- _EXERCISE GOAL_: Nothing outside the range is wanted. Repeat exactly the lines below from the one with "New York (59, 986)" through the one with "Manitoba (58, 1119)".

MATERIAL PROVIDED below:

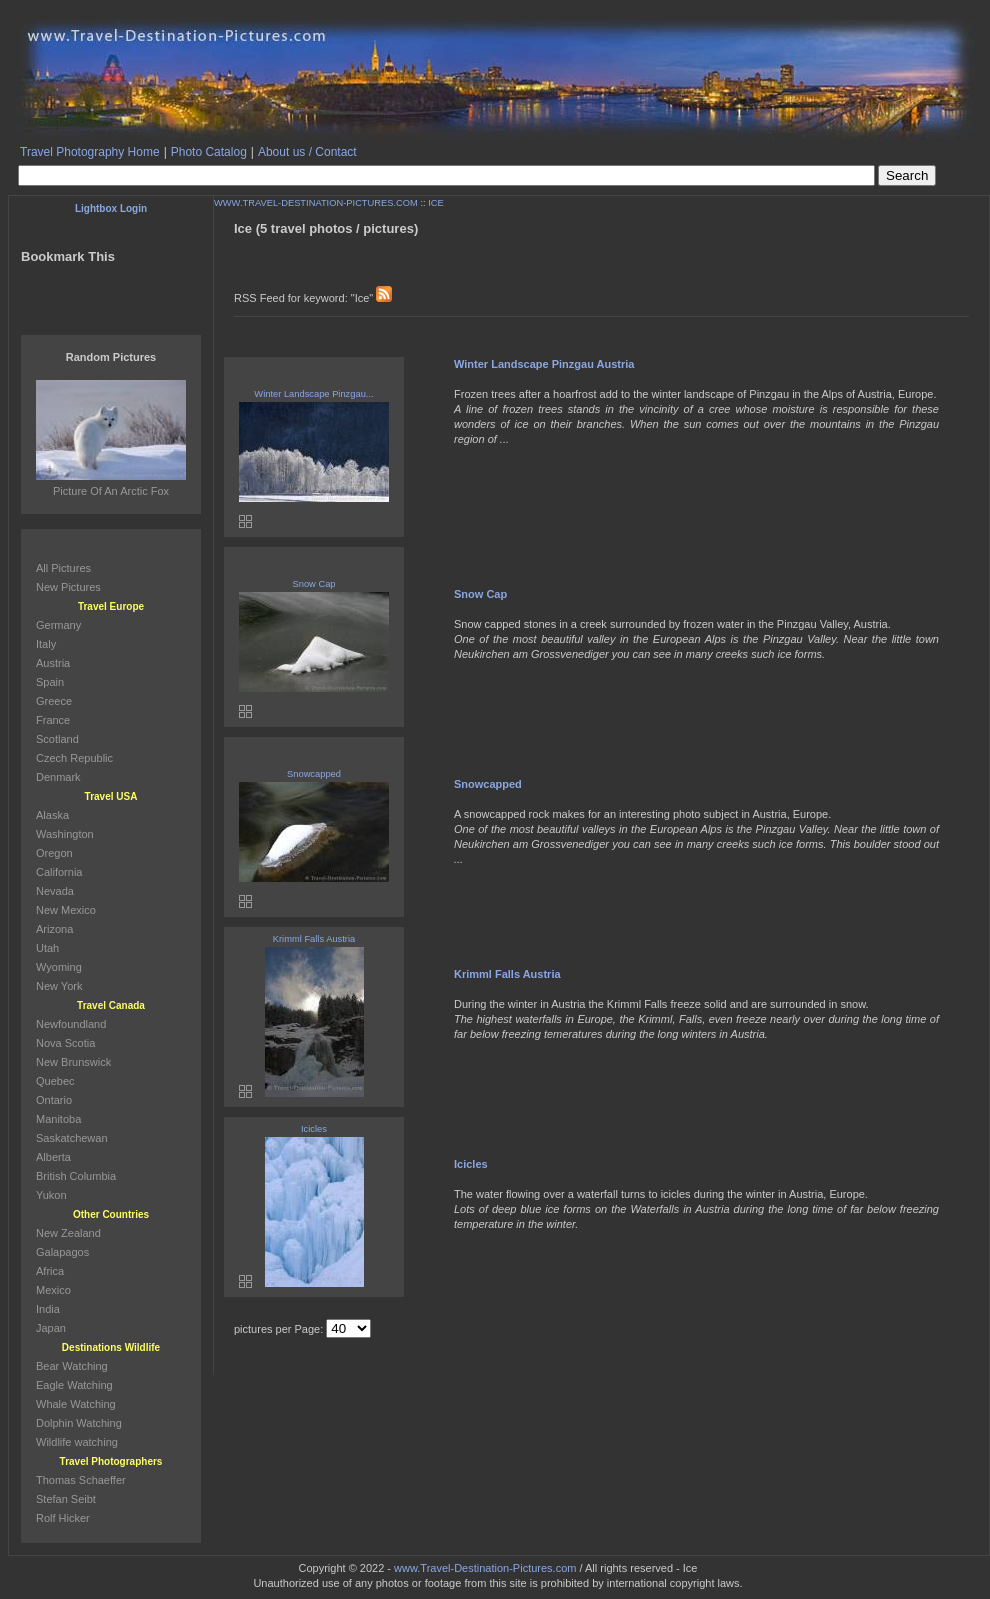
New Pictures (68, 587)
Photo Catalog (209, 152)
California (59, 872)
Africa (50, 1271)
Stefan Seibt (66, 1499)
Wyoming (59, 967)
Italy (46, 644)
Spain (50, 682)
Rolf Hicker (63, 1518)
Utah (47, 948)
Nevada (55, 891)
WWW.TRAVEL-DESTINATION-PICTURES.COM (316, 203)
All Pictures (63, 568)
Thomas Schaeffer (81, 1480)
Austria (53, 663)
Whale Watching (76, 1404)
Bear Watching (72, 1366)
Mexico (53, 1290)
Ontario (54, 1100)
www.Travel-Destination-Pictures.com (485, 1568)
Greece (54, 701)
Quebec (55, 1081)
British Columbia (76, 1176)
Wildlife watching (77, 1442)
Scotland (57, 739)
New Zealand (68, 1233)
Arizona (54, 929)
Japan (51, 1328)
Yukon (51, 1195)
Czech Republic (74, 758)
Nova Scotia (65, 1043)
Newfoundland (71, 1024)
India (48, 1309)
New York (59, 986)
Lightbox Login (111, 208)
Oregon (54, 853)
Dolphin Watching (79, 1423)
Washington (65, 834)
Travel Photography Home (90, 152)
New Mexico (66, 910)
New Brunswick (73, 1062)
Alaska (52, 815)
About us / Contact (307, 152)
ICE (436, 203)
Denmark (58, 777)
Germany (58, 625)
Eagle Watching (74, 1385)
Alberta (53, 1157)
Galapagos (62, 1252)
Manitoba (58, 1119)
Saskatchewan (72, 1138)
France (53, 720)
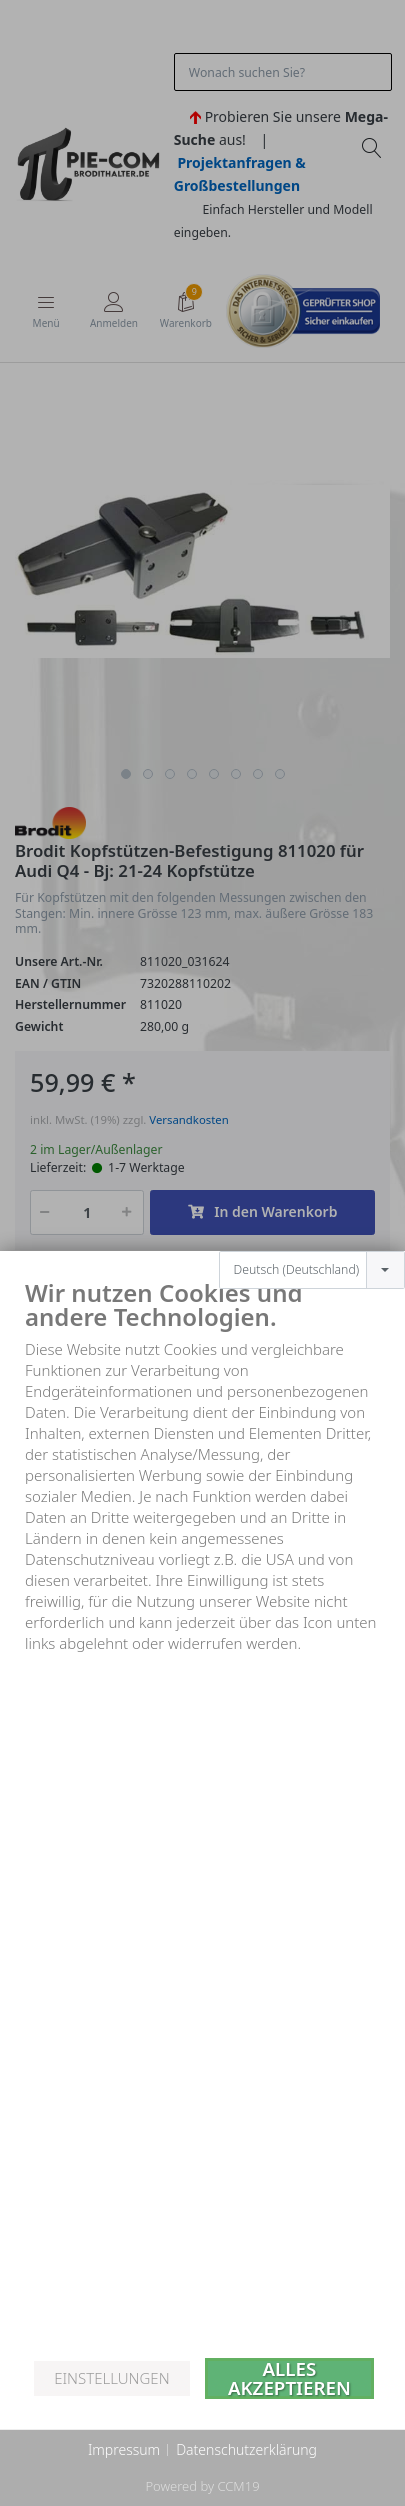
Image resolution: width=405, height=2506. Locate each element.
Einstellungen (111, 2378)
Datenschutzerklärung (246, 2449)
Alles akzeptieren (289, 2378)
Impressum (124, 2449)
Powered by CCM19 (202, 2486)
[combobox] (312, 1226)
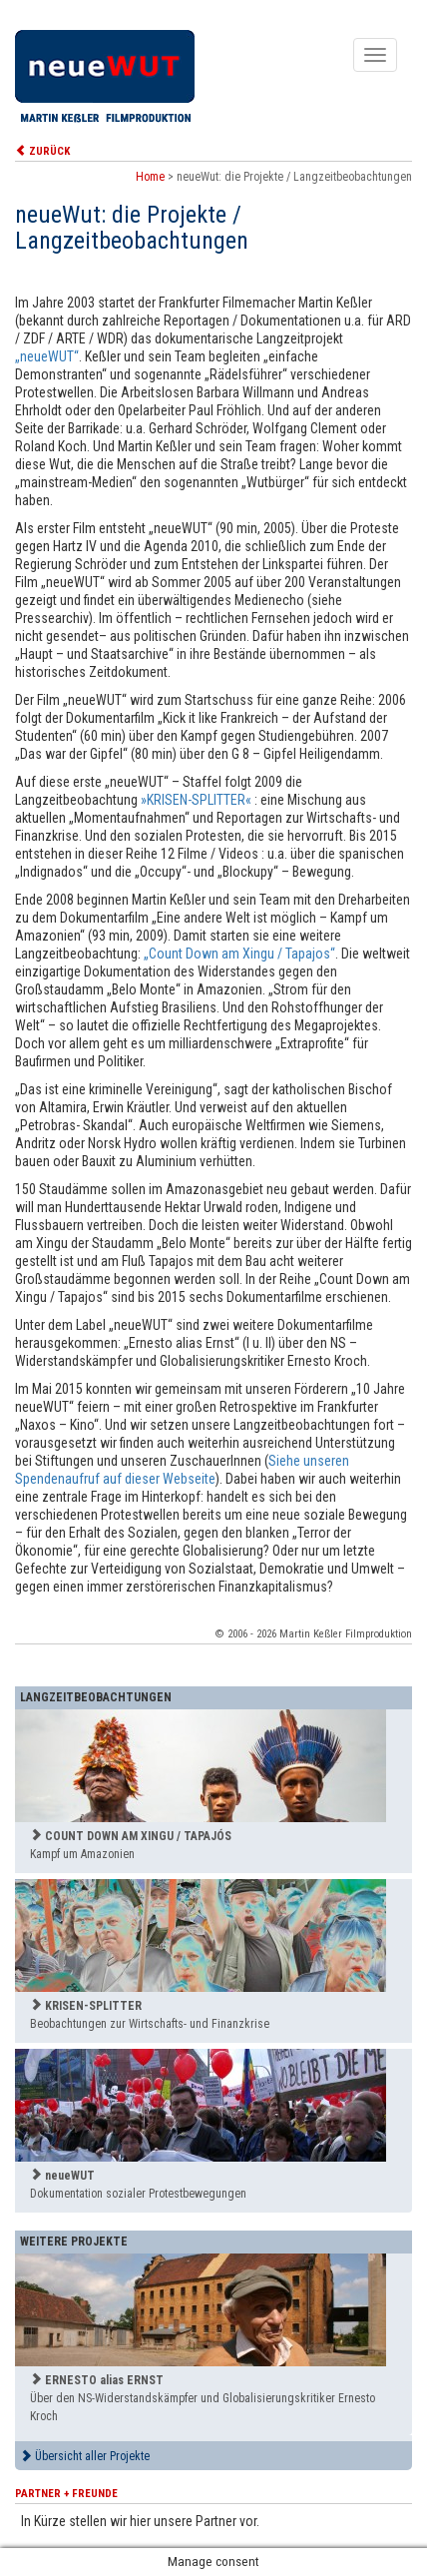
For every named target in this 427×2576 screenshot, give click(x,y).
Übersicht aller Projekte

End of MATERIAL PROVIDED.

- _WORKED SOLUTION_:
New York (59, 986)
Lightbox Login (111, 208)
Oregon (54, 853)
Dolphin Watching (79, 1423)
Washington (65, 834)
Travel Photography Home (90, 152)
New Mexico (66, 910)
New Brunswick (73, 1062)
Alaska (52, 815)
About us / Contact (307, 152)
ICE (436, 203)
Denmark (58, 777)
Germany (58, 625)
Eagle Watching (74, 1385)
Alberta (53, 1157)
Galapagos (62, 1252)
Manitoba (58, 1119)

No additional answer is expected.